Die vier fränkische Rotary Clubs Alzenau, Bad Kissingen, Coburg und Haßfurt riefen daraufhin in Zusammenarbeit mit der Hochschule Coburg sowie der Missionsstation das Wasserhilfsprojekt "Nachhaltige Wasserversorgung in Nordkenia - Trinkwasser für North Horr" ins Leben. Im September 2007 begann das Projekt. Rotarier aus Coburg und Haßfurt machten sich vor Ort ein Bild von der prekären Lebenssituation: Trinkwasseranlagen waren zumeist unfertig oder nicht ausreichend geschützt. Oft wurden sie gleichzeitig als Viehtränke, Badestelle und als Trinkwasserschöpfstelle genutzt. Technische Geräte wie Pumpen waren defekt oder es fehlten Ersatzteile. Auch waren die vorhanden Anlagen nicht nach dem Bedarf der Region dimensioniert oder für die örtliche Situation ungeeignet.

Das Projektteam erstellte einen Fünf-Jahresplan, wobei die Nachhaltigkeit oberste Priorität hatte. Neben einer rein materiellen Förderung, stand auch eine aktive Einbindung der einheimischen Bevölkerung im Fokus. Der Plan sah neben der Instandsetzung und Wiederinbetriebnahme von Trinkwasserversorgungs-einrichtungen den Bau zusätzlicher Brunnen, Wasserhochbehälter, Rückhaltebecken und Zisternen für Regenwasser vor. Die Einbindung der Bevölkerung, insbesondere der Kinder, sollte durch die Gründung eines Health Clubs realisiert werden. Ziel der Rotarier war es, eine systematische Aufklärung über den Umgang mit Wasser im Unterricht durch geschulte Lehrkräfte zu ermöglichen.

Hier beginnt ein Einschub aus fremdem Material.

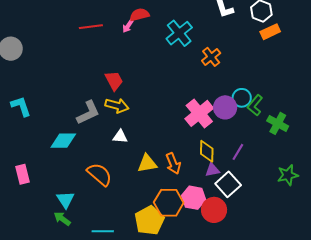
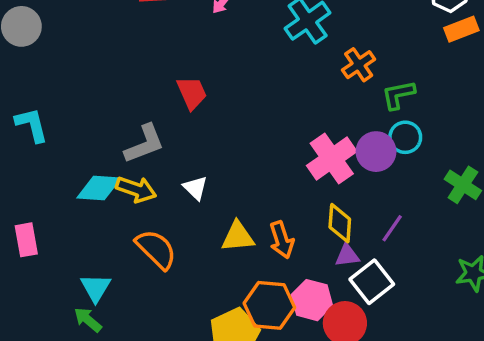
green L-shape: (255, 105) -> (398, 95), moved, turned 35
yellow arrow: (117, 106) -> (136, 189), moved
white triangle: (120, 136) -> (195, 188), turned 35

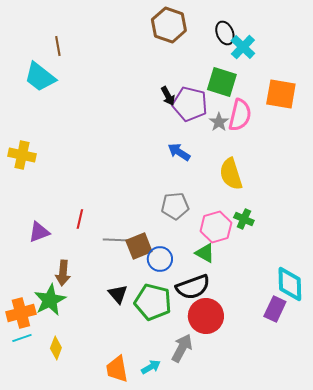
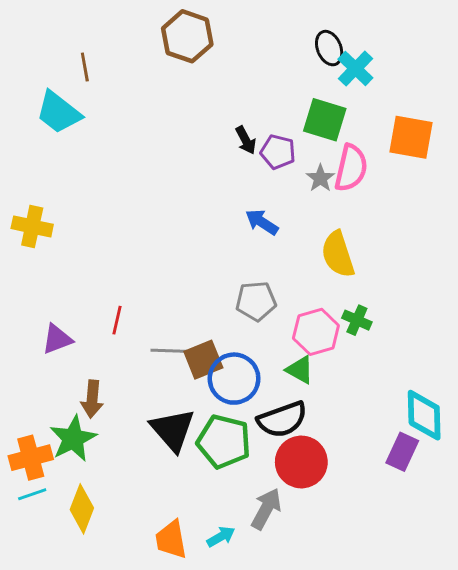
brown hexagon: (169, 25) -> (187, 36), moved
purple pentagon: (190, 104) -> (278, 152), size x0.7
blue circle: (160, 259) -> (234, 379), size x1.4
black triangle: (118, 294) -> (173, 430), size x1.6
yellow diamond: (56, 348) -> (82, 509), size x1.4

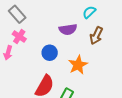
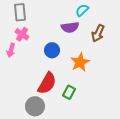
cyan semicircle: (89, 12) -> (82, 10), moved
gray rectangle: (17, 14) -> (20, 12), turned 36

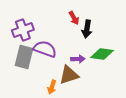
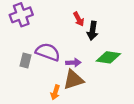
purple cross: (23, 30) -> (21, 15), moved
gray rectangle: (24, 57) -> (26, 61), size x0.6
purple arrow: (78, 59) -> (73, 63), moved

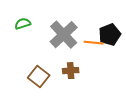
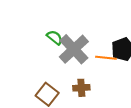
green semicircle: (23, 24) -> (55, 37), moved, turned 56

Im Bereich der bestehenden Krankenstation konnte ein aus Deutschland geliefertes Labor für einfache Wasseranalytik eingerichtet werden. Der Betrieb, die Desinfektion und die Instandhaltung der Trinkwasseranlagen sollte durch Mitarbeiter vor Ort sichergestellt werden. Ein Geländefahrzeug wurde bereits zu Projektbeginn angeschafft.

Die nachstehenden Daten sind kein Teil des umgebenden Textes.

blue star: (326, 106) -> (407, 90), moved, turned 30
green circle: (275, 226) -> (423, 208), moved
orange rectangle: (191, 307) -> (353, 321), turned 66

"Ohne die Unterstützung der Hochschule Coburg sowie der Missionsstation wäre die Arbeit vor Ort wohl nicht möglich gewesen", hob Berthold Lendner vom Rotary Club Coburg gegenüber der Neuen Presse hervor. Studenten des Bereiches Bauingenieurwesen überwachten im Rahmen ihrer Praxissemester in Zusammenarbeit mit Einheimischen die Sanierungen und Neubaumaßnahmen in Kenia. Studentinnen des Bereiches Sozialwesen wirkten längere Zeit bei der Unterrichtsgestaltung zum Thema Hygiene und Umgang mit Trinkwasser mit.

Pfarrer Anton Mahl aus North Horr besuchte kurz vor Weihnachten 2010 Deutschland. Auf Einladung des Rotary Clubs Haßfurt berichtete er über die Verbesserung der Trinkwassersituation im Einzugsgebiet der Mission. Erstmals konnte der Unterricht in den Schulen im vollen Umfang durchgeführt werden. Trotz einer lang anhaltenden Dürreperiode mussten die Schulkinder nicht auf Wassersuche gehen. Die neuen beziehungsweise sanierten Trinkwasseranlagen haben daher ihren Zweck erfüllt und die Lebenssituation nachhaltig verbessert.

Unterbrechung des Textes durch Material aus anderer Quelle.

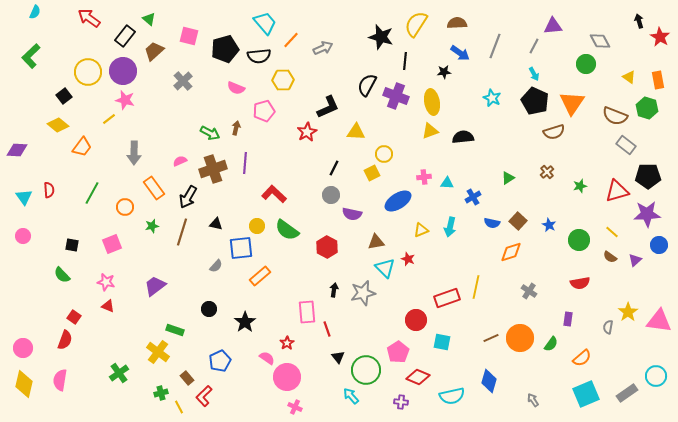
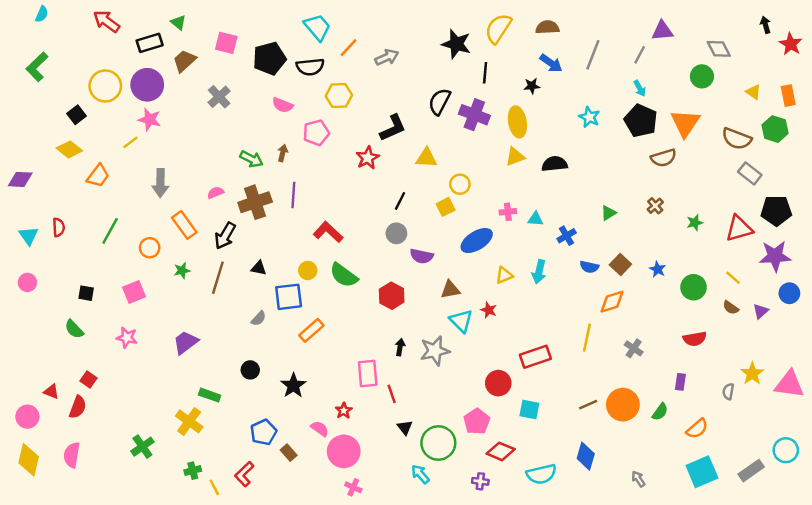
black rectangle: (125, 36) -> (150, 43), turned 35
yellow line: (476, 287) -> (587, 338), moved
red triangle: (108, 306) -> (51, 391), moved
brown rectangle: (187, 378) -> (289, 453), moved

Der Projektleiter, Professor Dieter Sitzmann, Professor an der Hochschule Coburg und Mitglied im Rotary Club Coburg, ist zurzeit zur Schlussabnahme des Gemeinschaftsprojektes in Kenia unterwegs. Mittlerweile betreiben junge Kenianer unter Aufsicht der Mission die Trinkwasseranlagen nahezu selbstständig.